Mas há duas ou três gerações era um termo corrente.
É sinónimo de notário, ou seja, um funcionário que certifica ‘oficialmente’ assinaturas, escrituras, contratos, etc.
Ora, Marcelo Rebelo de Sousa transformou-se numa espécie de ‘tabelião do Governo’.
António Costa leva-lhe os papéis prontos – e Marcelo certifica-os.
Aconteceu isso com a não renovação do mandato da ex-procuradora-geral da República, Joana Marques Vidal, e agora do ex-presidente do Tribunal de Contas, Vítor Caldeira.
Num e noutro caso esperava-se que o Presidente da República tivesse alguma intervenção.

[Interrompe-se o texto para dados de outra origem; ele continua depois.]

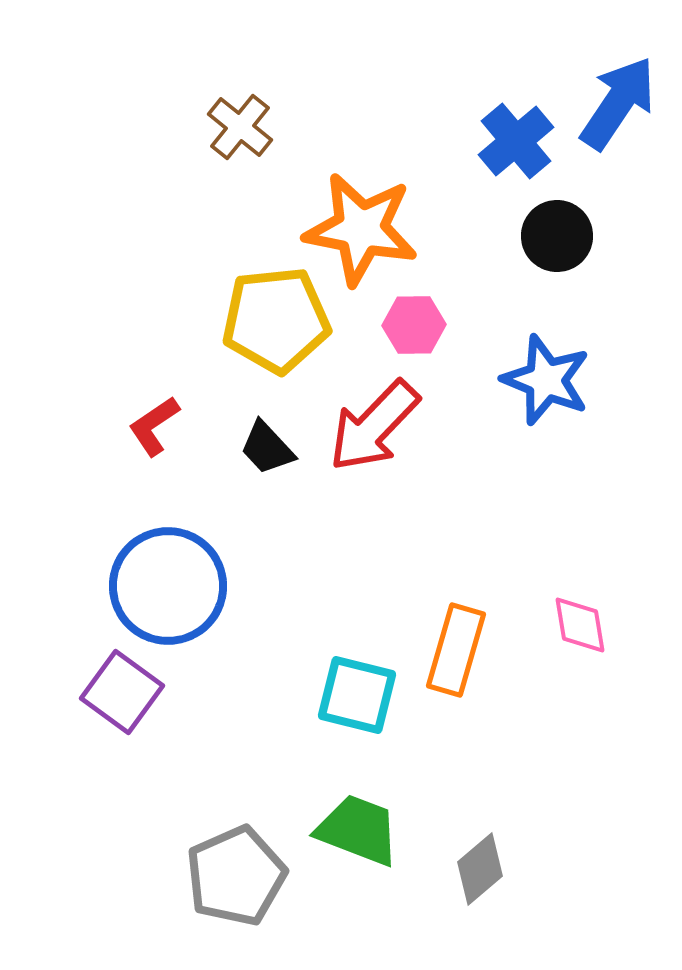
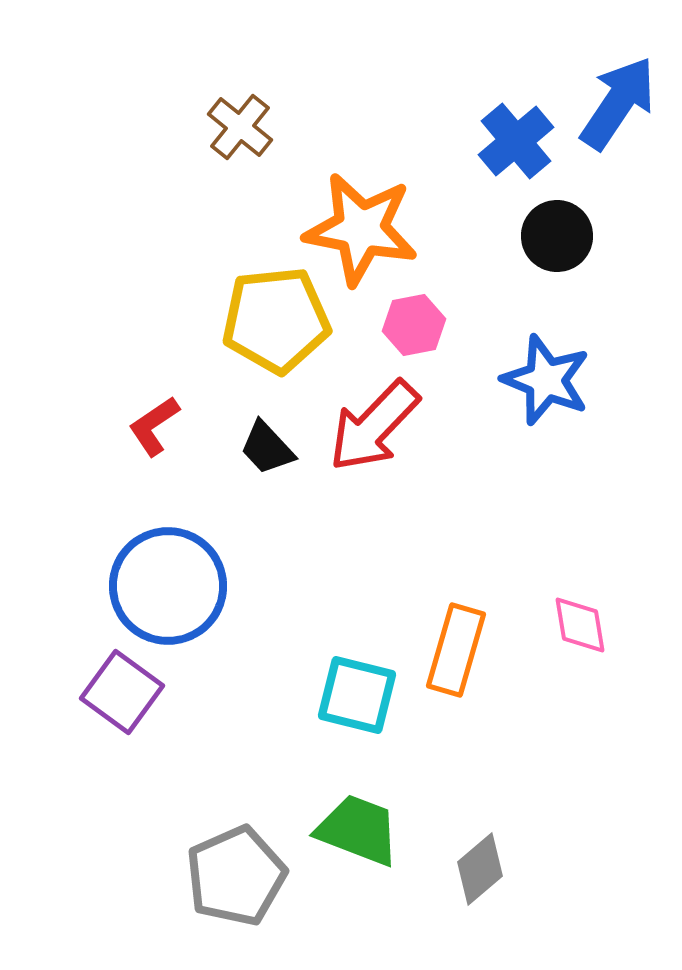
pink hexagon: rotated 10 degrees counterclockwise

Até porque se tratava de dois órgãos que fiscalizam o Governo: um analisa a aplicação dos dinheiros públicos, o outro a eventual ocorrência de casos de corrupção na máquina do Estado (e noutras áreas da sociedade).
Aliás, tenho defendido que o procurador-geral da República e o presidente do Tribunal de Contas não deveriam ser propostos pelo Governo – devendo antes ser escolhidos diretamente pelo Presidente da República, uma vez ouvido o Conselho de Estado.

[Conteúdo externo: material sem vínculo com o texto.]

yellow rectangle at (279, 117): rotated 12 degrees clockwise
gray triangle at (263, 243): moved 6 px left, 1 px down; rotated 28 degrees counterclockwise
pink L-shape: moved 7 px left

Não deveria ser o Governo a escolher quem o vai fiscalizar.
É como pôr a raposa a guardar o galinheiro.
Tendo em conta este vício de base, o Presidente tinha o dever de ser particularmente exigente quanto às mexidas nestes órgãos.

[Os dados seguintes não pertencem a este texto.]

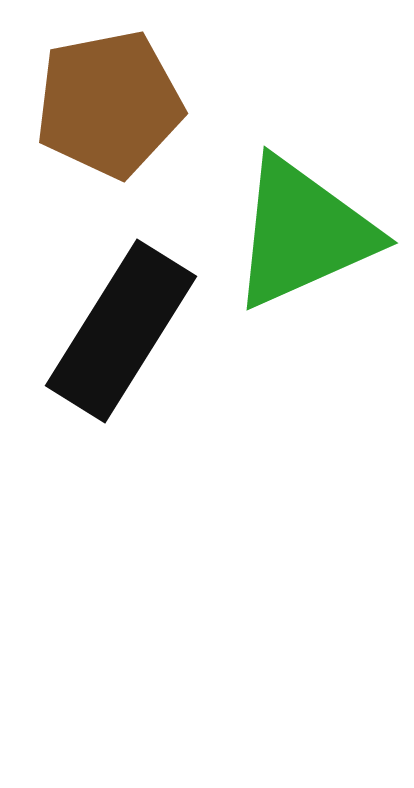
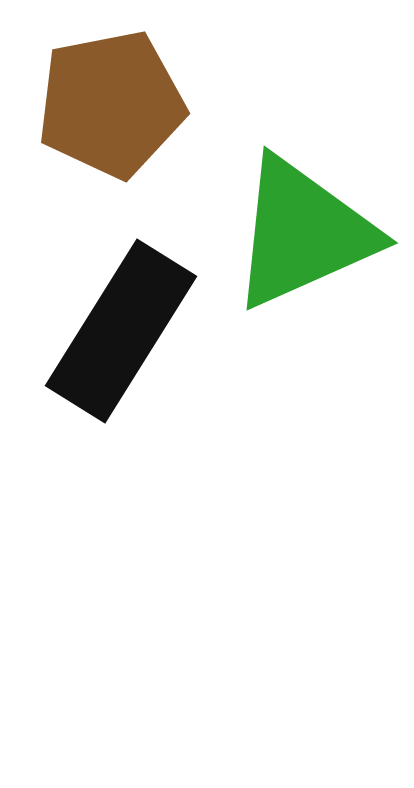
brown pentagon: moved 2 px right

Estranhamente, porém, quando o Governo decidiu não reconduzir Joana Marques Vidal, Marcelo mostrou uma total passividade.
E agora voltou a suceder o mesmo.
Note-se que defendo uma boa colaboração entre o Presidente da República e o Governo para manter a estabilidade política.
Não sou dos que defendem a ideia de que o Presidente deve ser um contrapoder, como defendia Mário Soares.
Nem acho que deva ser uma força de bloqueio, como fazia Mário Soares em relação a Cavaco Silva.
Mas também não pode ser um tabelião.
Se o for, não serve para nada.
Ora, nos dois casos referidos, foi exatamente assim que ele funcionou.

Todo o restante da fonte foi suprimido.